Exporting Data for Offline Processing
In this recipe we will learn how to use the export API to extract data and process it with PHP. At the end of the recipe you can download the complete PHP script.
Note: The following recipe is written using an ArangoDB server with version 2.6 or higher. You can also use the devel
branch, since version 2.6 hasn't been an official release yet.
Howto
Importing example data
First of all we need some data in an ArangoDB collection. For this example we will use a collection named users
which we will populate with 100.000 example documents. This way you can get the data into ArangoDB:
# download data file
wget https://jsteemann.github.io/downloads/code/users-100000.json.tar.gz
# uncompress it
tar xvfz users-100000.json.tar.gz
# import into ArangoDB
arangoimp --file users-100000.json --collection users --create-collection true
Setting up ArangoDB-PHP
For this recipe we will use the ArangoDB PHP driver:
git clone -b devel "https://github.com/arangodb/arangodb-php.git"
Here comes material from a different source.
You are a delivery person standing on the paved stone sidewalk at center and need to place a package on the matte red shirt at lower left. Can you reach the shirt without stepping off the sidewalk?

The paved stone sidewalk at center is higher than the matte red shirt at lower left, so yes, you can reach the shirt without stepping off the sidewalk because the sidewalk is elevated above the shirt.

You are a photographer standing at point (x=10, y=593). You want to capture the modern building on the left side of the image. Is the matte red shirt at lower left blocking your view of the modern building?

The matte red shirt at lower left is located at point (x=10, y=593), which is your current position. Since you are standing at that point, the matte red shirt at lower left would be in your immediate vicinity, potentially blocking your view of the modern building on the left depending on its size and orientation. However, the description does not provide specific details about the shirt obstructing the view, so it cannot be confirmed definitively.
We will now write a simple PHP script that establishes a connection to ArangoDB on localhost:
<?php
namespace triagens\ArangoDb;
// use the driver's autoloader to load classes
require 'arangodb-php/autoload.php';
Autoloader::init();
// set up connection options
$connectionOptions = array(
// endpoint to connect to
ConnectionOptions::OPTION_ENDPOINT => 'tcp://localhost:8529',
// can use Keep-Alive connection
ConnectionOptions::OPTION_CONNECTION => 'Keep-Alive',
// use basic authorization
ConnectionOptions::OPTION_AUTH_TYPE => 'Basic',
// user for basic authorization
ConnectionOptions::OPTION_AUTH_USER => 'root',
// password for basic authorization
ConnectionOptions::OPTION_AUTH_PASSWD => '',
// timeout in seconds
ConnectionOptions::OPTION_TIMEOUT => 30,
// database name
ConnectionOptions::OPTION_DATABASE => '_system'
);
try {
// establish connection
$connection = new Connection($connectionOptions);
echo 'Connected!' . PHP_EOL;
// TODO: now do something useful with the connection!
} catch (ConnectException $e) {
print $e . PHP_EOL;
} catch (ServerException $e) {
print $e . PHP_EOL;
} catch (ClientException $e) {
print $e . PHP_EOL;
}
After running the script you should see Connected!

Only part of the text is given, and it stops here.